Après avoir fait le plein de 53 millions en argent frais, AddÉnergie passe à une vitesse supérieure. L’entreprise veut doubler sa production de bornes de recharge et embaucher 125 employés de plus.

Hélène Baril Hélène Baril
La Presse

Ces nouveaux emplois devraient être « principalement au Québec », a précisé vendredi le président et chef de la direction d’AddÉnergie, Louis Tremblay. « Après une entrée réussie sur le marché américain, nous sommes maintenant en position d’accélérer notre croissance à travers l’Amérique du Nord », a-t-il indiqué.

Le fabricant québécois de bornes de recharge pour véhicules électriques vient de recueillir 53 millions dans une nouvelle ronde de financement.

De nouveaux investisseurs s’ajoutent à d’Investissement Québec et à la Caisse de dépôt, qui sont là depuis longtemps. Il s’agit d’un groupe mené par la firme MacKinnon Bennett qui inclut la Banque de développement du Canada, Exportation et Développement Canada et le Fonds FTQ.

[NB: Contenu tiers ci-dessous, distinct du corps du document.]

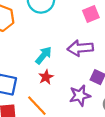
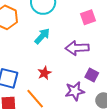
cyan arrow: (44, 55) -> (42, 36), moved

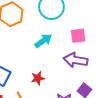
pink square: (88, 17) -> (78, 36), moved

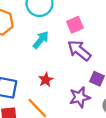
purple arrow: (76, 60) -> (79, 50), turned 45

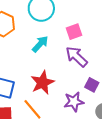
red star: (46, 80) -> (42, 83), size x1.6

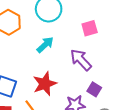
pink square: (74, 32) -> (90, 28), moved

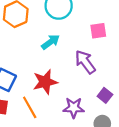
purple square: (94, 89) -> (105, 95), moved

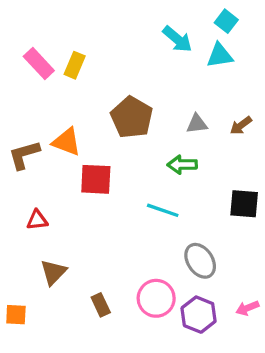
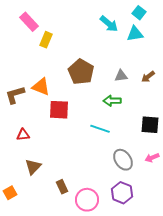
pink rectangle: (39, 64) -> (29, 22), moved
pink circle: (156, 298) -> (87, 200), moved
pink arrow: (247, 308) -> (152, 158), moved
orange square: (16, 315) -> (10, 193), turned -32

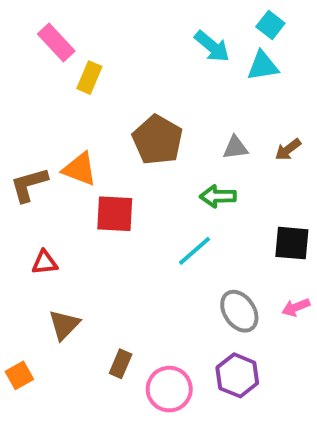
cyan line: (100, 129) -> (195, 251), turned -60
brown rectangle: (62, 187) -> (121, 364), turned 48

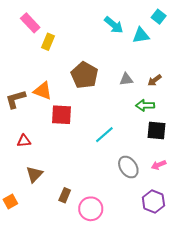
cyan square: (270, 25) -> (159, 17), moved
green arrow: (218, 196) -> (145, 105), moved
purple hexagon: (237, 375) -> (153, 201), moved

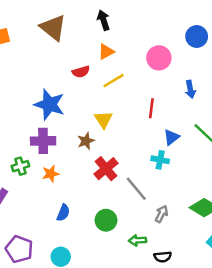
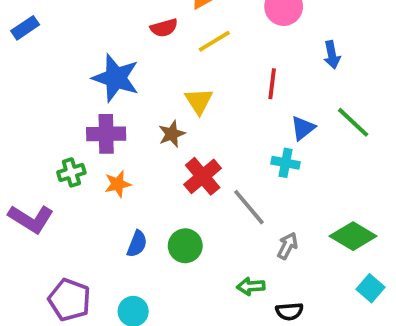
green circle: (106, 220) -> (185, 246), moved

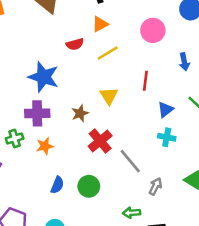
yellow triangle: (199, 101) -> (109, 96), moved
cyan cross: (286, 163) -> (167, 137), moved

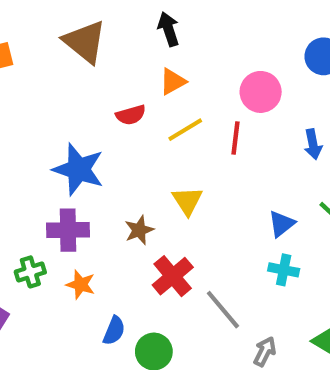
red line: (145, 81) -> (235, 138), moved
orange star: (45, 146) -> (81, 285), turned 30
blue semicircle: (57, 185) -> (114, 331), moved

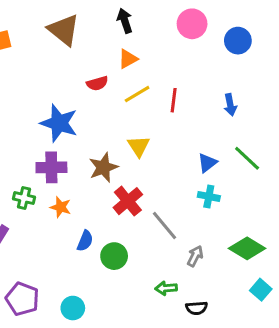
pink circle: (261, 92) -> (192, 24), moved
brown star: (139, 230) -> (103, 167), size x1.4
green cross: (30, 272) -> (24, 198), turned 30

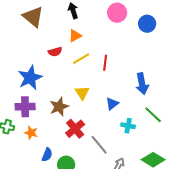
blue arrow: (230, 105) -> (142, 84), moved, size x1.5
blue star: (59, 123) -> (30, 78), turned 30
green line: (247, 158) -> (153, 115), moved
blue triangle: (207, 163) -> (112, 104), moved

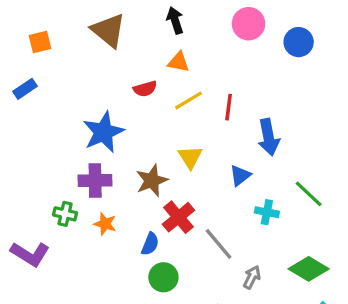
orange triangle: (75, 36) -> (178, 62), turned 40
blue arrow: (142, 84) -> (269, 137), moved
blue semicircle: (47, 155) -> (150, 244), moved

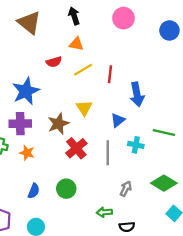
blue circle: (299, 42) -> (169, 30), moved
green line: (309, 194) -> (164, 133), turned -30
blue semicircle: (150, 244) -> (34, 191), moved
gray line: (219, 244) -> (108, 153), moved, turned 40

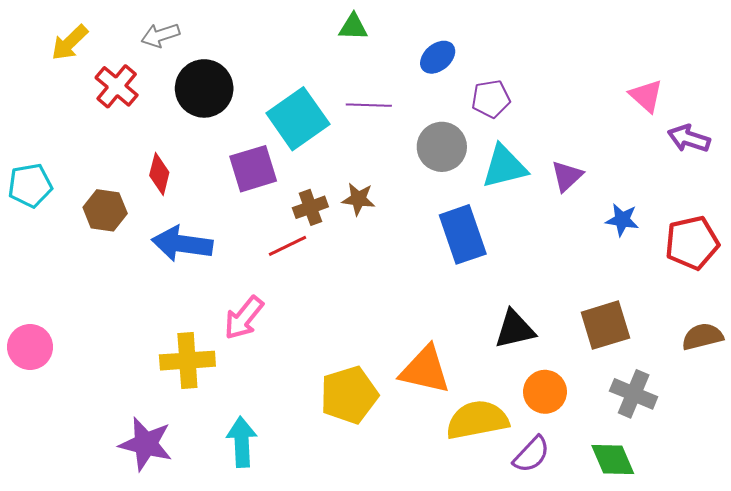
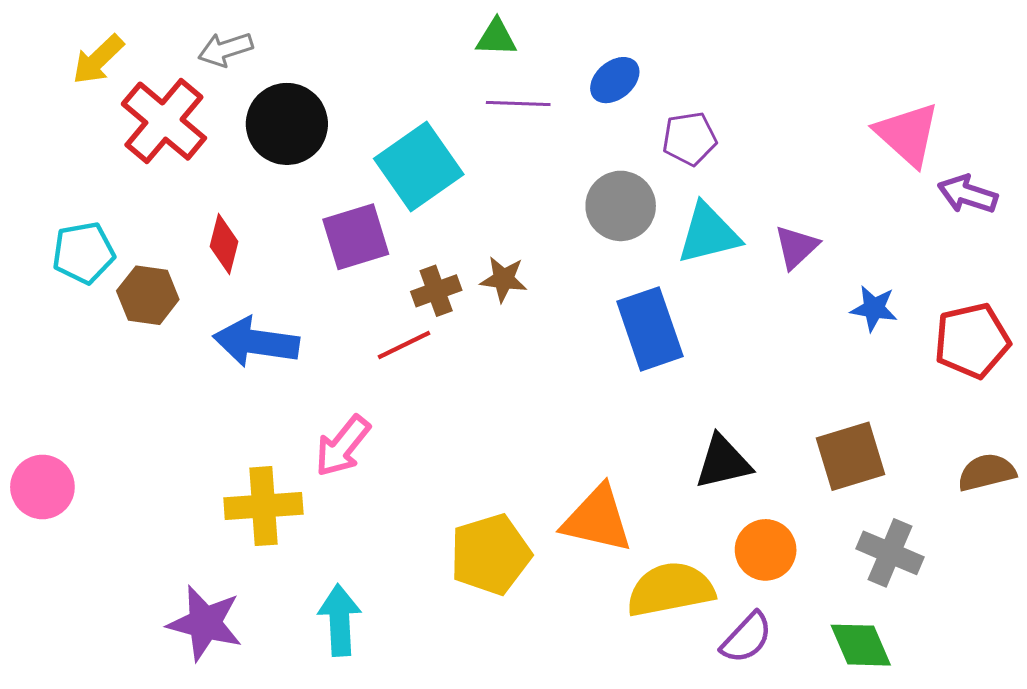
red cross: (117, 86) -> (164, 121), size x1.4
pink triangle: (646, 96) -> (908, 134), size x1.4
purple line: (369, 105) -> (518, 103), moved
cyan pentagon: (30, 185) -> (83, 253), moved

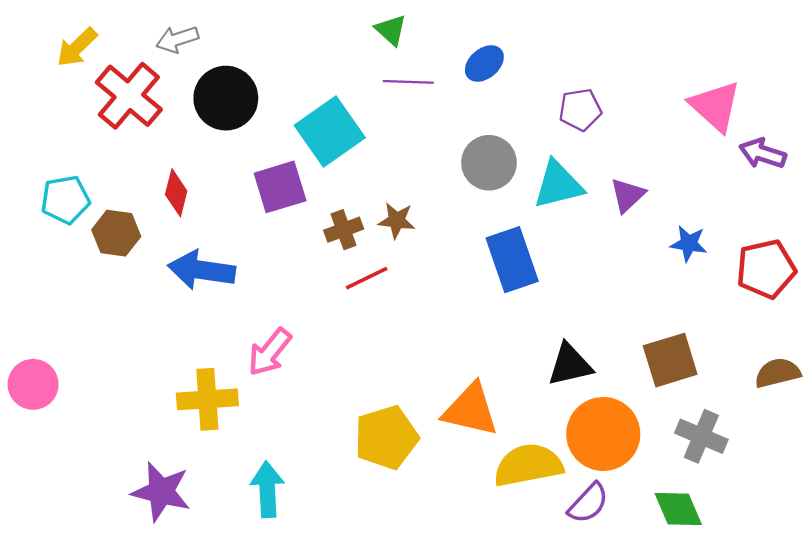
green triangle: (496, 38) -> (391, 30), turned 40
purple pentagon: (689, 139) -> (580, 110), moved
red line: (404, 345) -> (367, 278), moved
orange circle: (766, 550) -> (603, 434), size x1.5

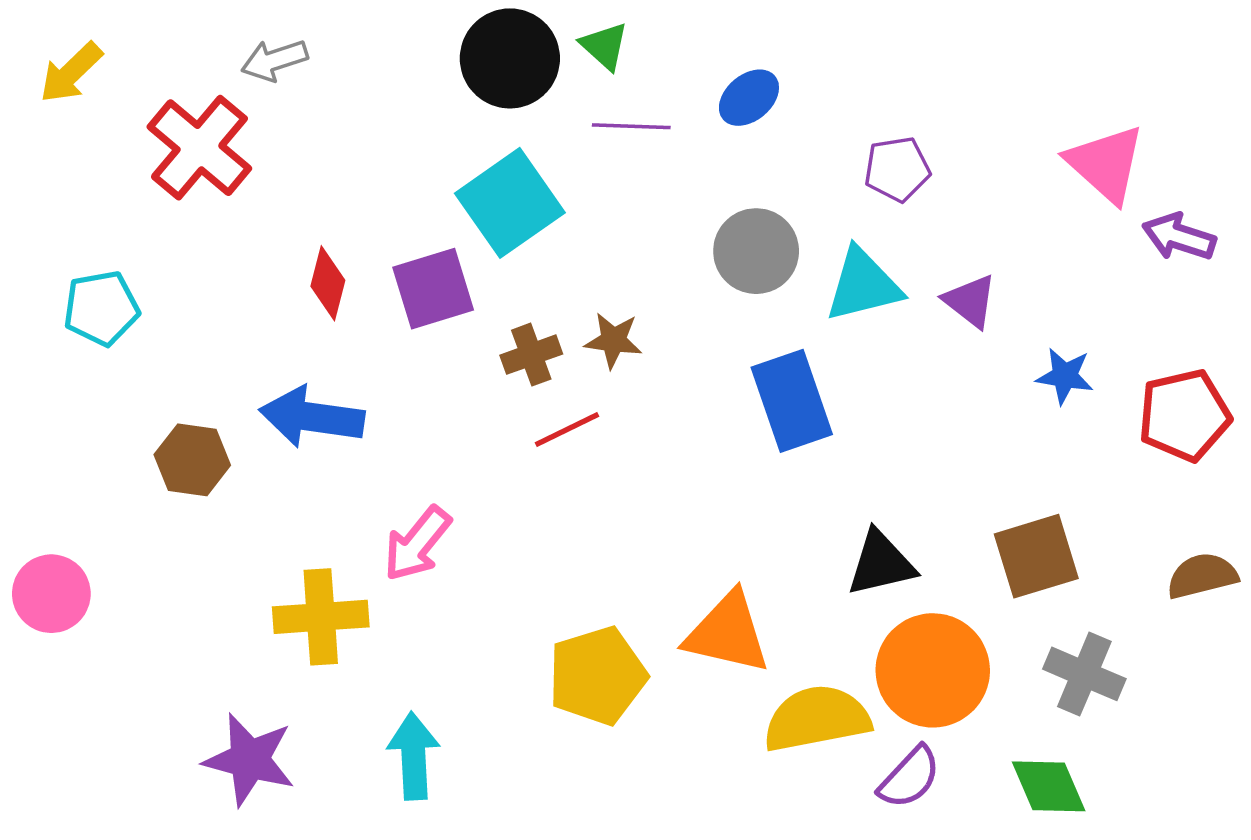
yellow arrow: (77, 47) -> (71, 73), moved
black circle: (226, 98) -> (510, 58), moved
red diamond: (176, 193) -> (328, 283), moved
purple triangle: (627, 195) -> (970, 301), turned -39
brown hexagon: (116, 233) -> (192, 460), moved

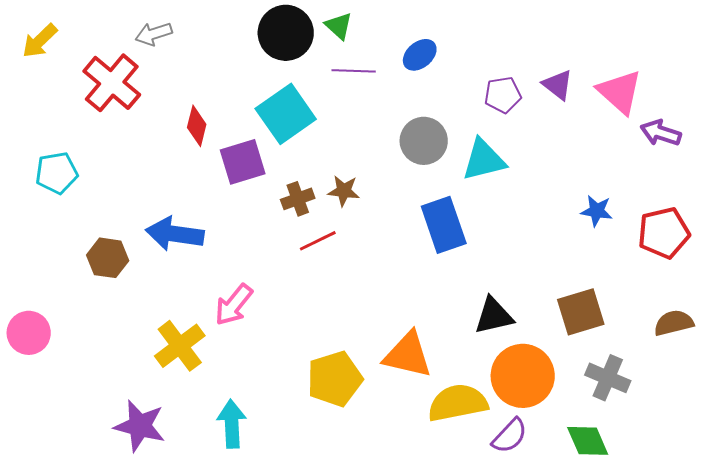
red diamond: (328, 283) -> (197, 126), moved
purple triangle: (970, 301) -> (558, 85), moved
yellow cross: (321, 617) -> (180, 346), turned -33

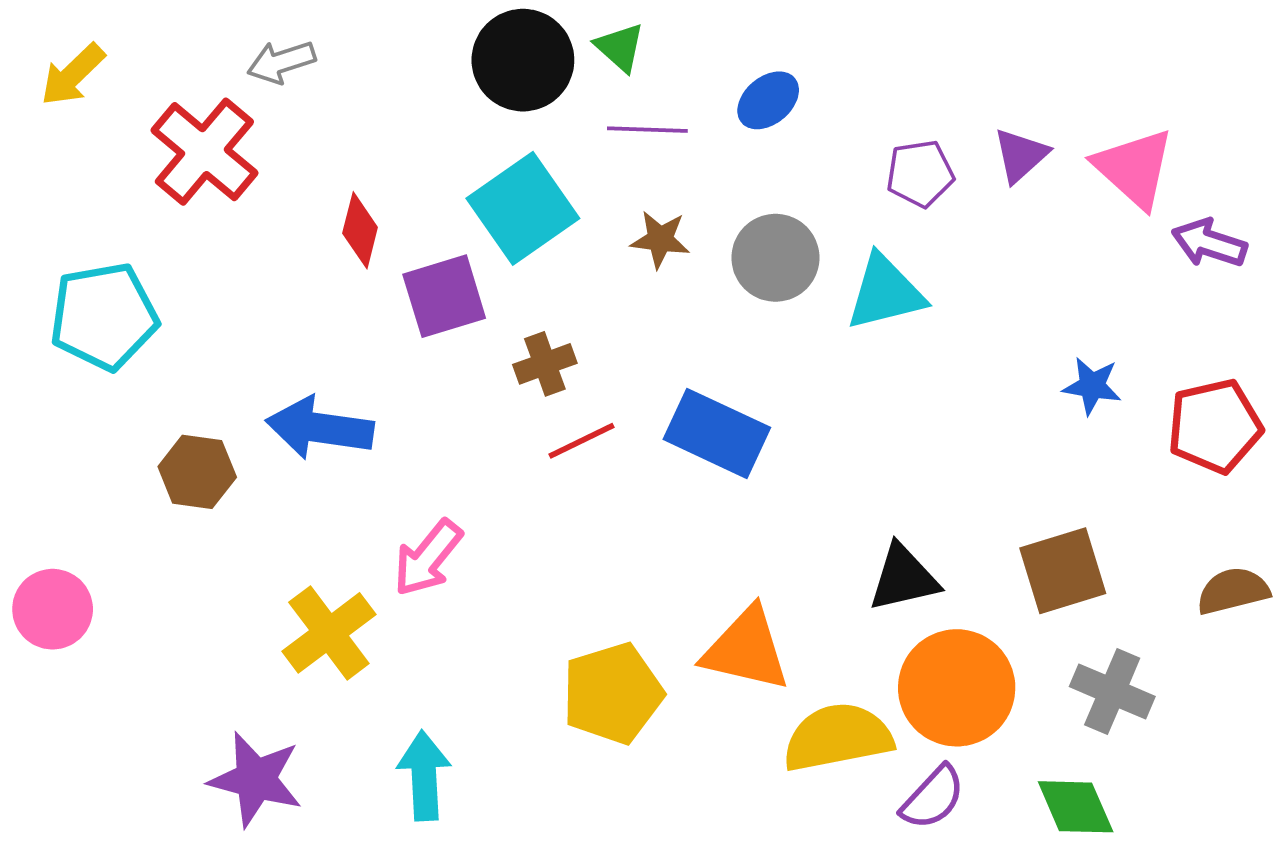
purple triangle: (558, 85) -> (1021, 155), turned 40
cyan pentagon: (57, 173) -> (104, 316), size x1.4
brown star: (344, 191) -> (660, 239), moved
blue rectangle: (444, 225) -> (717, 433), moved, turned -46

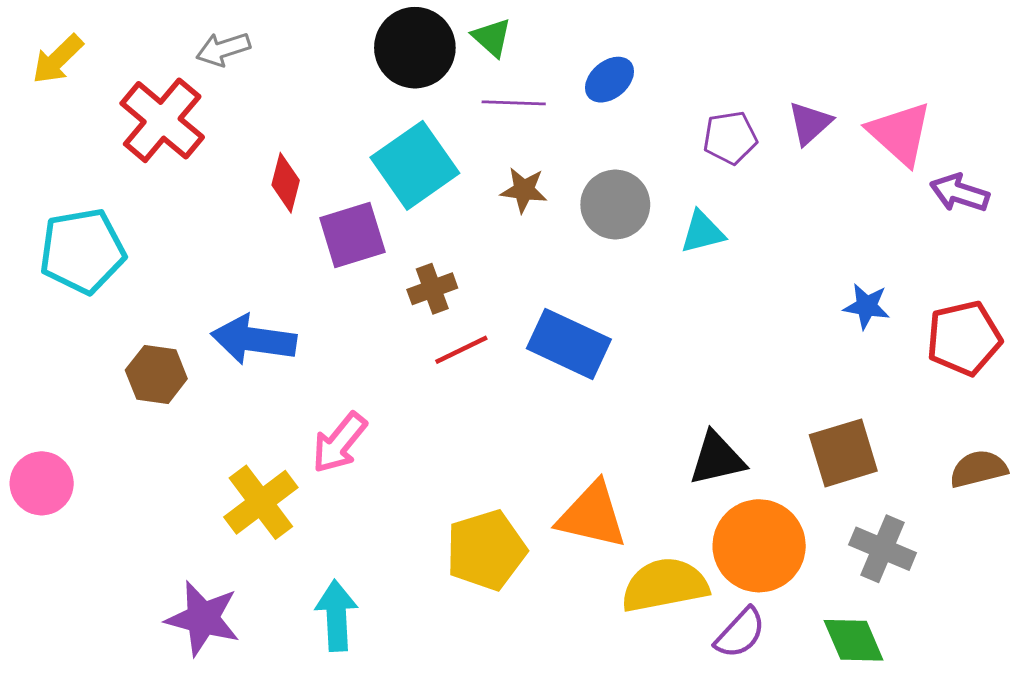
cyan triangle: (885, 293) -> (702, 232), size x0.7

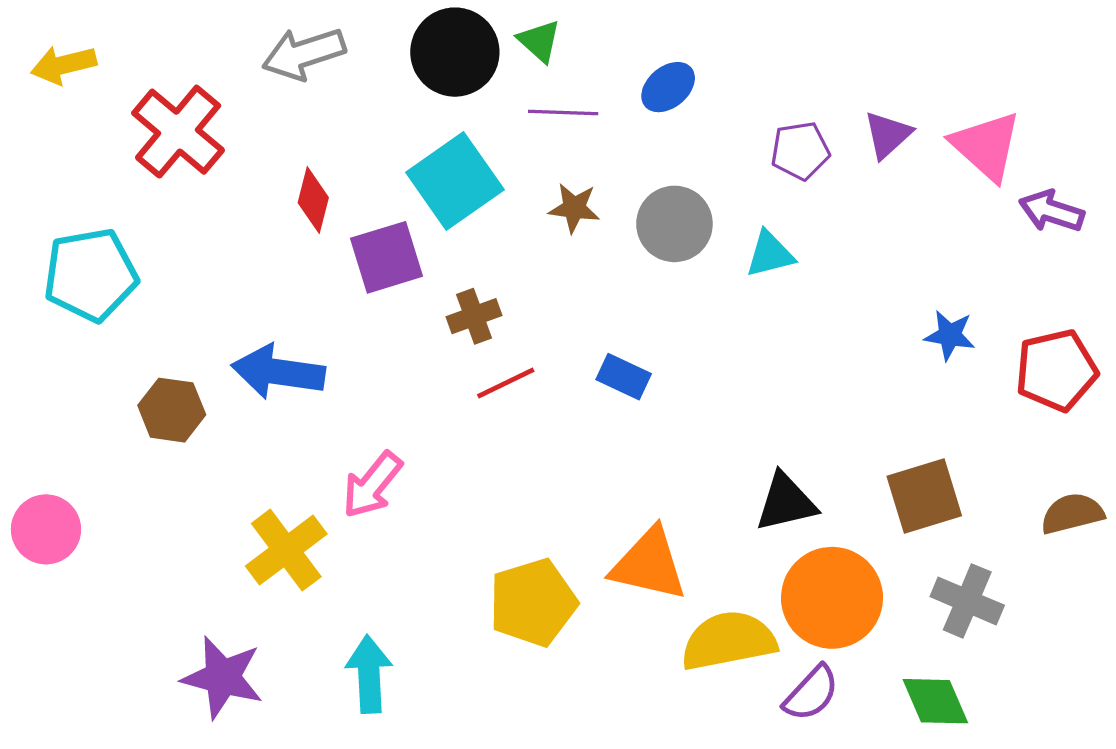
gray arrow: (223, 49) -> (304, 54), moved, size x1.4
yellow arrow: (58, 59) -> (63, 65), turned 30
blue rectangle: (569, 344) -> (624, 377), size x0.6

L’investissement supplémentaire d’Investissement Québec est de 7 millions, ce qui porte à 21 millions sa mise totale dans l’entreprise. La Caisse de dépôt, pour sa part, a investi un total de 25 millions dans AddÉnergie au cours des dernières années.

Malgré la crise actuelle, AddÉnergie a pu déployer cette année 11 000 bornes de recharge supplémentaires, a fait savoir son président. Son réseau en compte maintenant 30 000 au Québec, au Canada et aux États-Unis.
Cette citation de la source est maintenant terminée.